Input Block Start

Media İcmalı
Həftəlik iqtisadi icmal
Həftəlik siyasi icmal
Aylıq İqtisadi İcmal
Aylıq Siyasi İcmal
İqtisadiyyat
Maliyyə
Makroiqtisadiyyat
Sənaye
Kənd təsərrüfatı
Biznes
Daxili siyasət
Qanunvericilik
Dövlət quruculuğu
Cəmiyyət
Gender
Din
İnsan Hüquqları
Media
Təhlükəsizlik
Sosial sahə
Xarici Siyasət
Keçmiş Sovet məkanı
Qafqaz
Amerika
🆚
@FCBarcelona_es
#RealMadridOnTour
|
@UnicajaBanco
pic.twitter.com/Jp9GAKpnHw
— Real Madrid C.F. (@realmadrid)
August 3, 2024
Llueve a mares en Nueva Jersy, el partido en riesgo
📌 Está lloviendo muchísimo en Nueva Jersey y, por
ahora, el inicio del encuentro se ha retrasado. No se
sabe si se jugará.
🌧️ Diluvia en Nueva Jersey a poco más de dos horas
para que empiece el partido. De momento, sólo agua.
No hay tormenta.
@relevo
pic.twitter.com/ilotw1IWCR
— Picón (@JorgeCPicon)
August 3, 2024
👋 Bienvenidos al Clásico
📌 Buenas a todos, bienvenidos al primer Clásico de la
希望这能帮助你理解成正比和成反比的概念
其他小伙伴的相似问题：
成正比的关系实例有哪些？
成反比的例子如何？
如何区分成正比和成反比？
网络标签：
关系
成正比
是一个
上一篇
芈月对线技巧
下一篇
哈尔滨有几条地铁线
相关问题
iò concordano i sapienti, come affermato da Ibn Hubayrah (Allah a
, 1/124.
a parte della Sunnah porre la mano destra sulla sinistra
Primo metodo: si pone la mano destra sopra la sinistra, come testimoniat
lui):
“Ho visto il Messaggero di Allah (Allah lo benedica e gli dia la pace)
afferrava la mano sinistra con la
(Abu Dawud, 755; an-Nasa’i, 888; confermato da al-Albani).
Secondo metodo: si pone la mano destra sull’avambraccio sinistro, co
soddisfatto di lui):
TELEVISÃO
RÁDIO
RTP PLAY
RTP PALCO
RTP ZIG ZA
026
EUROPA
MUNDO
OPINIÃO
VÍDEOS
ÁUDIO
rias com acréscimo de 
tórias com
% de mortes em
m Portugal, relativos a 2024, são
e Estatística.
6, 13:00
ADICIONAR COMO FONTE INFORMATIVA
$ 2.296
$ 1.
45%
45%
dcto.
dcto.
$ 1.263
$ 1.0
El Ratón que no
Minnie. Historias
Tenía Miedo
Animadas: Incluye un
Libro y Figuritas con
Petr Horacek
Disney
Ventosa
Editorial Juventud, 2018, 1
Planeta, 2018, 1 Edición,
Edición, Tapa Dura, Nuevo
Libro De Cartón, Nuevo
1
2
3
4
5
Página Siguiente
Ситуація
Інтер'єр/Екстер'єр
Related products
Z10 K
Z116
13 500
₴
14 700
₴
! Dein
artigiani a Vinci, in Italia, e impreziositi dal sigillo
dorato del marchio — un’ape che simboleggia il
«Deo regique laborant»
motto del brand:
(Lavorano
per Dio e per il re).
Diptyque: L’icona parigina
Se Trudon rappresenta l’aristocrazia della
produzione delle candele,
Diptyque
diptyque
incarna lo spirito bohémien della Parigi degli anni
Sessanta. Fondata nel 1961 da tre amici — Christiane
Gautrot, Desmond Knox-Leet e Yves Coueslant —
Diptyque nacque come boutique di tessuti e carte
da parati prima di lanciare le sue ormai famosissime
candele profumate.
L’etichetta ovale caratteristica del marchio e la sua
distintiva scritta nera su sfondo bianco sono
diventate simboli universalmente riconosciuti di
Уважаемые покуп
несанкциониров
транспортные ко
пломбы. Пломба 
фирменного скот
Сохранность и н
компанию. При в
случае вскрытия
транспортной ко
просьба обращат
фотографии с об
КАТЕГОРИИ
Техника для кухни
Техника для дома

Input Block End

*Work to be completed*
Report each line in the data above that holds the word "Jersey" by copying it.

*Written response*
📌 Está lloviendo muchísimo en Nueva Jersey y, por
🌧️ Diluvia en Nueva Jersey a poco más de dos horas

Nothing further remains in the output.